摘要
低频脉冲负载给电力系统的稳定运行带来巨大挑战。为改善电网电能质量、提升系统稳定性,本文针对带低频脉冲负载的三相交流电力系统,提出一种多功能补偿器(MFCs),具备同时补偿脉冲电流、谐波电流与无功电流功能。首先,对MFC的两种电路配置(即单级与两级结构)进行了全面的分析与对比评估。结果表明,单级结构在效率与简易性方面占优,而两级结构则能提供更优的补偿性能,并降低对解耦电容容值的需求。随后,详细阐述了MFC的工作机理、调制策略及控制系统设计。最后,研制了两款MFC实验样机进行测试,测试结果表明所提MFC可以消除低频脉冲电流冲击,THD从65%下降至10%以内,验证了所提拓扑与控制方法的有效性与可行性。

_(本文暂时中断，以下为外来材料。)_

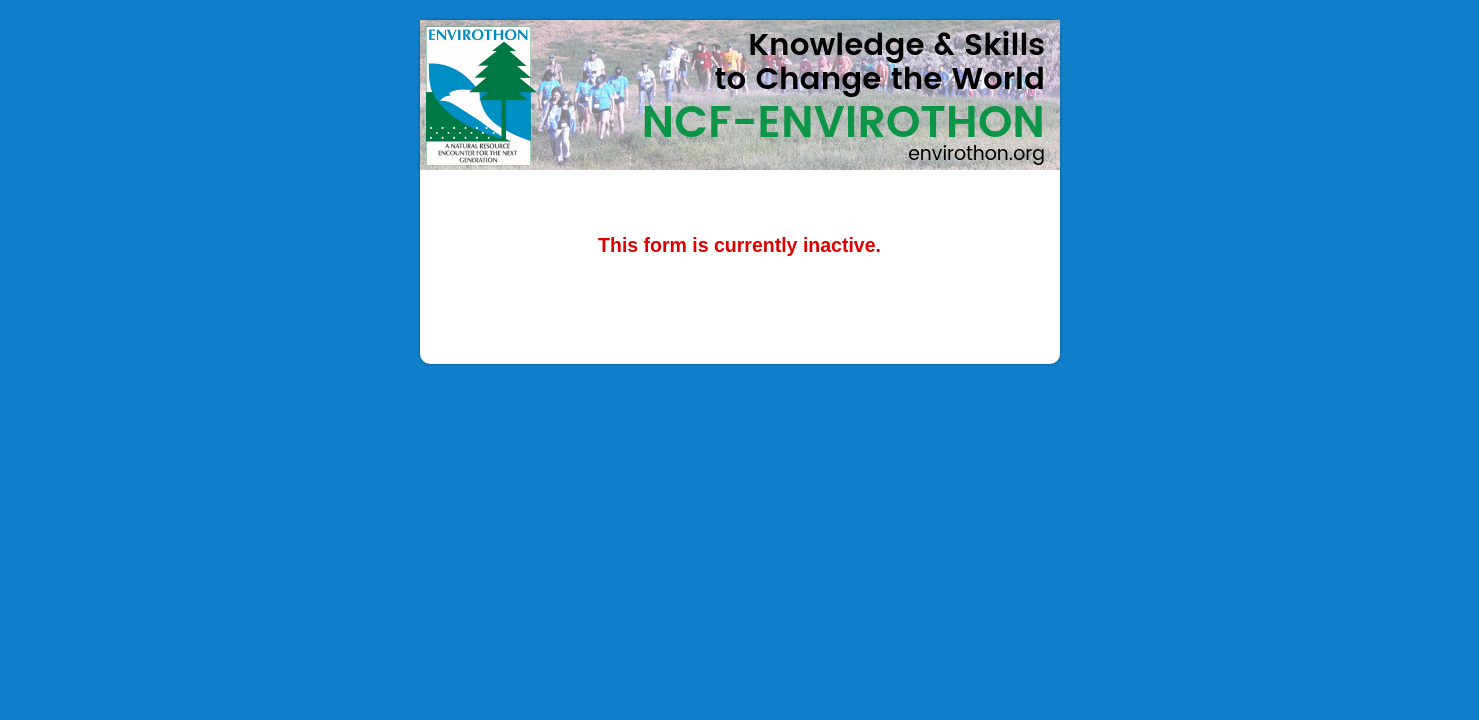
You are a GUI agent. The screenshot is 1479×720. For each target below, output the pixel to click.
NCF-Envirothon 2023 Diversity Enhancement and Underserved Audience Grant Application (740, 95)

关键词: 低频脉冲;多功能补偿器;功率解耦;调制策略
Abstract
Low-frequency pulse loads pose significant challenges to the stable operation of power systems. To improve the quality of grid power and enhance system stability, Multi-functional compensators (MFCs), which possesses the capability to simultaneously compensate the pulse current, harmonic current, and reactive current, are proposed for three-phase AC power system with low frequency pulsed load. A comprehensive analysis and comparative evaluation of the circuit configuration for the MFC, including single-stage and two-stage solution, are presented. Single-stage MFC has the advantage of efficiency and system simplicity, while two-stage solution has better compensation effect and reduced decoupling capacitor requirement. Operation principle, modulation strategy and control scheme for the MFCs are analysed in detail. Prototypes of two MFCs are built and tested. The test results indicate that the proposed MFC can eliminate the impact of low-frequency pulse current, with THD decreasing from 65% to within 10%, thus verifying the effectiveness and feasibility of the proposed topology and control method.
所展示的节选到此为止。